Friday, July 15, 2011

Bumpy week and a date request from a superhero

I was glad when I made it to Galveston today and saw some small, but rideable waves. I needed some surf time, which ended up being quite cathartic and a great ending to a rough week. I don't really want to go into it in this blog right now, but, although the week started rather smoothly, it was quite bumpy during the rest of it. I experienced extreme sadness this week, but I'm fairly certain that I would not change a thing. I learned a few things about myself and about others. I'm proud that I didn't seek complete strangers' approval, but I am also disappointed that I didn't hold my ground on one thing.

I can't get one part of my week out of my mind. It's a quote I heard, one that was originally written by Tolstoy in "Anna Karenina": "Happy families are all alike; every unhappy family is unhappy in its own way." Wow!

Originally, I thought I would surf during the week, but it didn't work out. I was glad I got to go today though. By the time I arrived after work, Brian had completed his lesson, Robin had already been surfing several hours and Angie was almost ready to leave. I surfed with all of them for about an hour before they all ditched me to wrap up their lives for the week.

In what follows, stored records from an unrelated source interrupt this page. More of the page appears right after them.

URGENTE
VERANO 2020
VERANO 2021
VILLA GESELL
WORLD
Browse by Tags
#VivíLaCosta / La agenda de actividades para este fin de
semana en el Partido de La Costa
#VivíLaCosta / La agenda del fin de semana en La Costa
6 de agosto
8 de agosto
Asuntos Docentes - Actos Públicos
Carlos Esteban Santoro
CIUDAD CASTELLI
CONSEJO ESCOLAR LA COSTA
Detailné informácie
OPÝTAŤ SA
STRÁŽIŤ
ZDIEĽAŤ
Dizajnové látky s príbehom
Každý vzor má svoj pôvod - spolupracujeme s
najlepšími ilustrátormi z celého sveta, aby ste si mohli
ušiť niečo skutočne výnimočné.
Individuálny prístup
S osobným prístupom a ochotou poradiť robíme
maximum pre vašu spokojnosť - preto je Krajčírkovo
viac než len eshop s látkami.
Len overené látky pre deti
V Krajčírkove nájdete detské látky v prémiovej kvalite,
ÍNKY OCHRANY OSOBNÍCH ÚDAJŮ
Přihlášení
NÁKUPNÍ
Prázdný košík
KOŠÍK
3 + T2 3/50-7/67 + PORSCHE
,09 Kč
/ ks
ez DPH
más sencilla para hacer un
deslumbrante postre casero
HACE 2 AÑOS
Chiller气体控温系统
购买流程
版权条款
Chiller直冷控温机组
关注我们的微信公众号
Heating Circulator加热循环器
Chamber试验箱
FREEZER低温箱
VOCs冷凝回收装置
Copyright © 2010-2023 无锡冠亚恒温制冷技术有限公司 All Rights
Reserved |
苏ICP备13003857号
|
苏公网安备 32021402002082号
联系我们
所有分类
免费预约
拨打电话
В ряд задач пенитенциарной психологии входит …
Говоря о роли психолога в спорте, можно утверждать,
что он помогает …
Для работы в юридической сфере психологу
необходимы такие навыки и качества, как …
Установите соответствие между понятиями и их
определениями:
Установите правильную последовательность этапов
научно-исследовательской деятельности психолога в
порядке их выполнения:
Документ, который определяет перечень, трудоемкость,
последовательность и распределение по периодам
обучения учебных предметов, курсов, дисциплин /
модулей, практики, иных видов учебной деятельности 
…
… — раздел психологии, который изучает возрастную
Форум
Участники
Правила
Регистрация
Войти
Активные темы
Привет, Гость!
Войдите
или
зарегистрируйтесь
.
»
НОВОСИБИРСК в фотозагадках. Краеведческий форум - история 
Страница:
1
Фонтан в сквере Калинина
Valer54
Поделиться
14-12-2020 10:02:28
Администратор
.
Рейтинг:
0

So, I had the waves almost to myself. One other surfer had arrived about 30 minutes after I had gotten there. The surfer had a kid with him. He had the kid on a longboard, while he sat beside the kid on a short board. The tattooed surfer was trying to teach the kid how to surf. He explained to me that the kid was a friend's kid. After a some small talk, he asked me what kind of music I liked. Having not been asked out in many, many years, I had forgotten the small talk and was then completely caught off guard when the guy asked me if he could get my phone number and take me to a concert. It was a wonderful invitation and ending to a sad week! His name was Bruce Wayne...just like Batman. He laughed when I said that and told me he gets that comparison alot. I wonder what it would have been like to date a superhero. My thanks to Bruce! I'm sure I'll be seeing him again at the 43rd street jetty.

Sunday, July 10, 2011

A surfing ad

Well, I've had some exciting events happen to me lately. I found out last week that I was in Glamour magazine with two of my friends and co-workers. (We had all three gone to the next to last shuttle launch at mission control and one of the ladies brought a Glamour magazine so that we could have our picture taken. She submitted the photo and it got published. We were on page 24 of the August issue.) Then, today, the August edition of the local tabloid, The Parrot, came out and I'm in an ad...a surfing ad. It's really funny, and funny-looking. It's an ad for Brian's Jetty 43 surf camp. I had no idea I was going to be in the ad. He chose two old pics (from last year and the year before) of me to put in the ad, which is really funny. Me in a surfing ad!

I didn't get to surf on Friday. There were no waves, and Brian didn't like bringing a SUP , which is okay for me since I was pretty tired anyway. I took the afternoon off, since I had ridden my bike to work that day and knew that I had a 5-mile run and 50+-mile ride on Saturday. I needed the rest.

Today (Sunday), however, I did take my 9' Softop "Iris" and make a go out of the small, but clean waves that were breaking on the inside. The waves were perfect for me to practice turning. I believe, though, that I prefer a much stronger and bigger wave. I can't believe I'm saying that, but I'm learning that the stronger the wave (not necessarily bigger), the easier it is to get up. I had a number of good rides today, but I also had a wipe out, which is embarrassing when the wave is only a half-a-foot big. Nevertheless, I had fun!

Fun...it seems I'm always looking for ways to have fun. And, I do most times. I get my feelings hurt; that's for sure. But, I strive not to hurt others. I hope I'm successful, but I'm not sure I always am. And, I know that, probably, others don't try to hurt me. Lately, I've been remembering a quote that was found in the diary of Anne Frank. The quote is probably overused, but I still can't help but feel good when I think of it. I realize it is quite Pollyanna of me, but it helps me... "In spite of everything, I still think people are good at heart." For no reason, this quote popped into my head today while surfing. Actually, while out in the water, especially before the beach fills up with people and I'm out either alone or with only one or two other people, I have time to reflect on life. Today, once the beach started filling up with vacationers as well as the local beach-goers, I looked around as I surfed, and I know that what Anne Frank said is true. People are good.